Um exemplo é o mural “Fruto da Mata”, localizado na parede externa do banheiro público do Parque das Águas. Com 27 metros quadrados, a obra apresenta uma mulher grávida cercada de animais, representando os biomas Cerrado e Mata Atlântica. Contudo, muito além dos personagens, o grafite aborda a necessidade do ser humano se conectar com a natureza.
Essa parede foi pintada por dois artistas sorocabanos, um deles é o Will Ferreira. A veia artística sempre esteve presente em sua vida. Ele se descreve como a criança que não parava de desenhar. Desta forma, o desenho evoluiu para o pano de prato, depois para as histórias em quadrinho e telas, até chegar no grafite.
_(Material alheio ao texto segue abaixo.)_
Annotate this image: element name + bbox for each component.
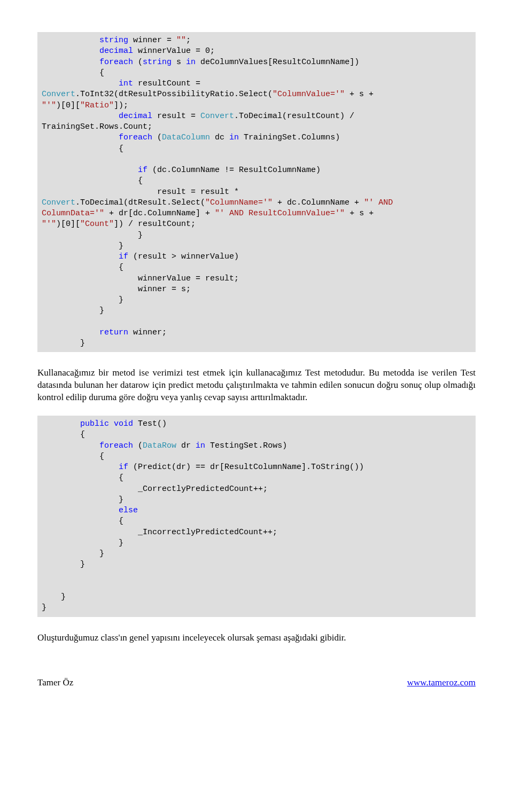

“Os murais chamavam a minha atenção pelo tamanho. Todos que passam pelo local enxergam”, recorda Will. “Até que chegou o momento em que eu consegui transformar o meu gosto pela pintura em sustento.”
O artista lembra que o primeiro contato com o spray aconteceu em um projeto da Prefeitura de Sorocaba, por meio da então Secretaria da Juventude (Sejuv). Junto com um amigo, o sorocabano abriu uma empresa de grafite. Em 10 anos, mais de 300 murais foram feitos, tanto em empresas privadas quanto públicas.
Essência
Apesar das diversas e centenas de artes criadas durante essa década, um aspecto se repetia em cada obra: a essência do artista. Em cada traço do spray, Will mantinha a sua própria linguagem: as máscaras e as máquinas, uma crítica à perda da humanidade.
“O meu trabalho aborda uma realidade que poucos gostam de falar: a escuridão do ser humano. As pessoas estão viciadas em dopamina, priorizando o ter ao invés do ser. Todos estão virando máquinas. O celular virou igreja, pai, mãe, filho, e por aí vai”, aponta o artista. “A arte não é um produto. E neste mundo, em que tudo é vendável, é muito difícil manter sua essência.”
Segundo o sorocabano, quando o artista perde a sua própria linguagem para reproduzir um produto, ele se torna uma impressora. “A arte ajuda as pessoas a enxergarem uma realidade que não estão vendo, é literalmente a expressão: quer que eu desenhe? Portanto, nós precisamos ter um ponto de vista diferente, se estamos apenas replicando, viramos um espelho”, ressalta.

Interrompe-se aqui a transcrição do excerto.